# Screenprinting issue



## Alexisgirl (Sep 16, 2016)

Hi Just tried printing a word on a tshirt. Black ink on white tee assuming it would work fine but only parts of the word came out. Tried it again and same issue. I'm using water based permaset ink. My screen looks perfect so not sure why this happened. I haven't used this screen before. If it was exposure time why would it wash out properly though, thinking if it has something to do with it maybe ? Any ideas 
Thank you


----------



## ole Jobe (Jun 16, 2009)

Sounds like the plastisizer isn't washing out completely. Spit on your finger, rub both sides of the image. The plastisizer is the carrier for the emulsion.
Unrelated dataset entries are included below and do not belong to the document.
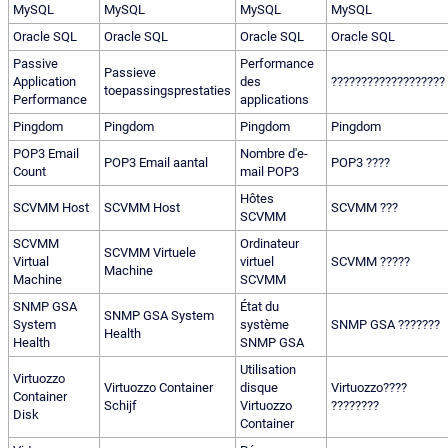
MySQL
MySQL
MySQL
MySQL
Oracle SQL
Oracle SQL
Oracle SQL
Oracle SQL
Passive
Performance
Passieve
Application
des
???????????????????
toepassingsprestaties
Performance
applications
Pingdom
Pingdom
Pingdom
Pingdom
POP3 Email
Nombre d'e-
POP3 Email aantal
POP3 ????
Count
mail POP3
Hôtes
SCVMM Host
SCVMM Host
SCVMM ???
SCVMM
SCVMM
Ordinateur
SCVMM Virtuele
Virtual
virtuel
SCVMM ?????
Machine
Machine
SCVMM
SNMP GSA
État du
SNMP GSA System
System
système
SNMP GSA ???????
Health
Health
SNMP GSA
Utilisation
Virtuozzo
Virtuozzo Container
disque
Virtuozzo????
Container
Schijf
Virtuozzo
????????
Disk
Container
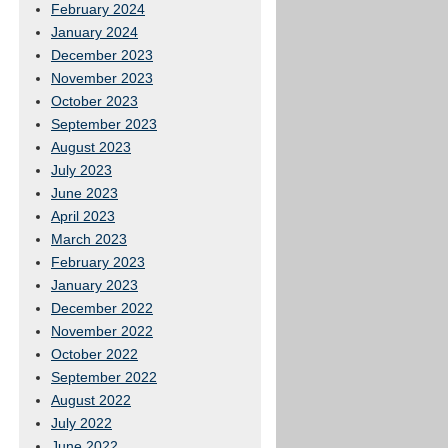
February 2024
January 2024
December 2023
November 2023
October 2023
September 2023
August 2023
July 2023
June 2023
April 2023
March 2023
February 2023
January 2023
December 2022
November 2022
October 2022
September 2022
August 2022
July 2022
June 2022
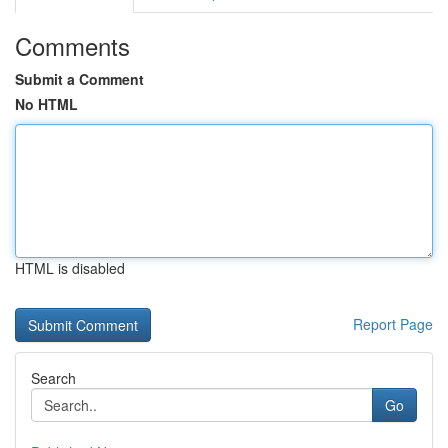
Comments
Submit a Comment
No HTML
HTML is disabled
Report Page
Search
Go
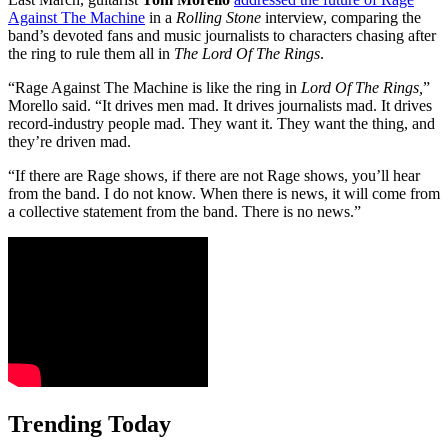
Against The Machine
in a
Rolling Stone
interview, comparing the
band’s devoted fans and music journalists to characters chasing after
the ring to rule them all in
The Lord Of The Rings
.
“Rage Against The Machine is like the ring in
Lord Of The Rings,
”
Morello said. “It drives men mad. It drives journalists mad. It drives
record-industry people mad. They want it. They want the thing, and
they’re driven mad.
“If there are Rage shows, if there are not Rage shows, you’ll hear
from the band. I do not know. When there is news, it will come from
a collective statement from the band. There is no news.”
Trending Today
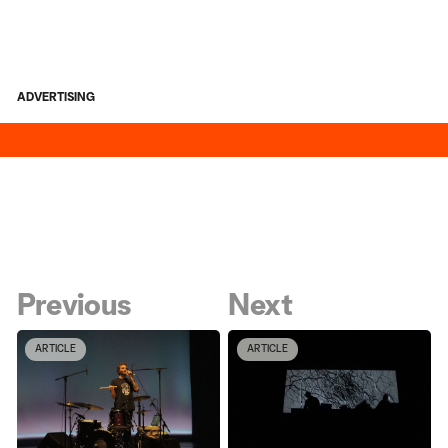
ADVERTISING
Previous
Next
ARTICLE
ARTICLE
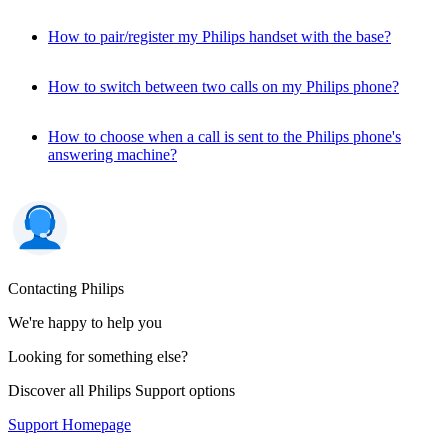
How to pair/register my Philips handset with the base?
How to switch between two calls on my Philips phone?
How to choose when a call is sent to the Philips phone's
answering machine?
Contacting Philips
We're happy to help you
Looking for something else?
Discover all Philips Support options
Support Homepage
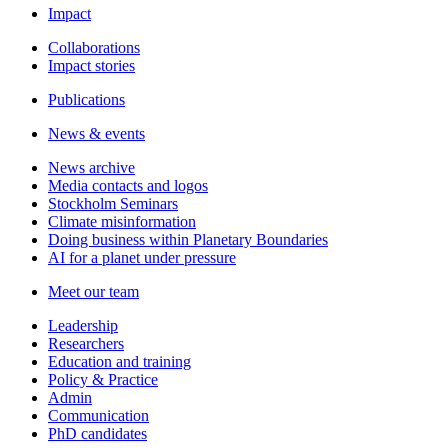
Impact
Collaborations
Impact stories
Publications
News & events
News archive
Media contacts and logos
Stockholm Seminars
Climate misinformation
Doing business within Planetary Boundaries
AI for a planet under pressure
Meet our team
Leadership
Researchers
Education and training
Policy & Practice
Admin
Communication
PhD candidates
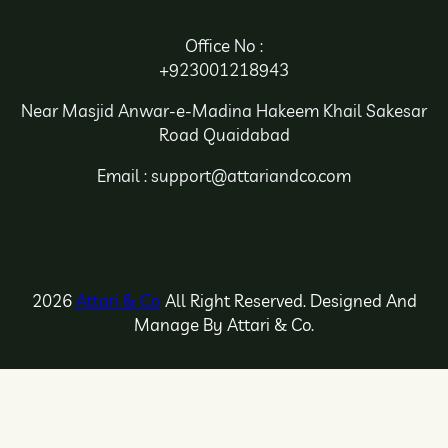
Office No :
+923001218943
Near Masjid Anwar-e-Madina Hakeem Khail Sakesar
Road Quaidabad
Email : support@attariandco.com
2026
Attari & Co
All Right Reserved. Designed And
Manage By Attari & Co.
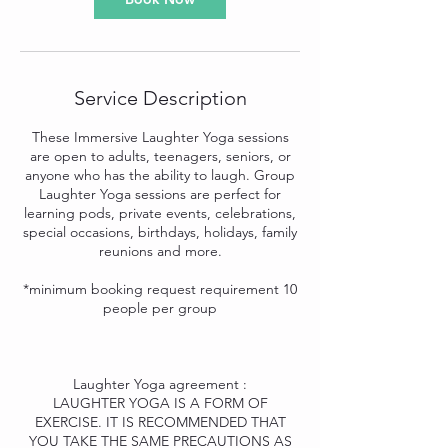
Service Description
These Immersive Laughter Yoga sessions
are open to adults, teenagers, seniors, or
anyone who has the ability to laugh. Group
Laughter Yoga sessions are perfect for
learning pods, private events, celebrations,
special occasions, birthdays, holidays, family
reunions and more.
*minimum booking request requirement 10
people per group
Laughter Yoga agreement :
LAUGHTER YOGA IS A FORM OF
EXERCISE. IT IS RECOMMENDED THAT
YOU TAKE THE SAME PRECAUTIONS AS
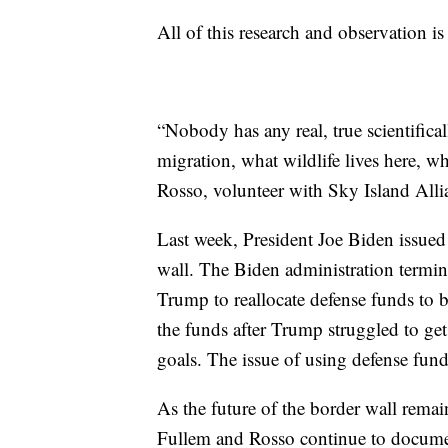
All of this research and observation is 
“Nobody has any real, true scientific
migration, what wildlife lives here, wh
Rosso, volunteer with Sky Island Allia
Last week, President Joe Biden issued
wall. The Biden administration termin
Trump to reallocate defense funds to b
the funds after Trump struggled to ge
goals. The issue of using defense fund
As the future of the border wall remai
Fullem and Rosso continue to document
It is clear but if you hold the screen up to the light you can see it. God Bless.


----------



## APlusDesignsInc (Jan 27, 2016)

In my experience, water-based ink has a tendency to dry in the screen. It can be easily cleaned out with water. During a run keep your image flooded to keep it from drying. Also, on larger runs I keep a spray bottle filled with water. Every 30 or 40 prints just spray the image with water. helps keep the ink from getting too dry.


----------



## sinGN (Oct 12, 2016)

Hi,
I think its because of some thing wrong in pressing.try it once again.


----------



## Alexisgirl (Sep 16, 2016)

Thank you. I washed it again and it worked fine.


----------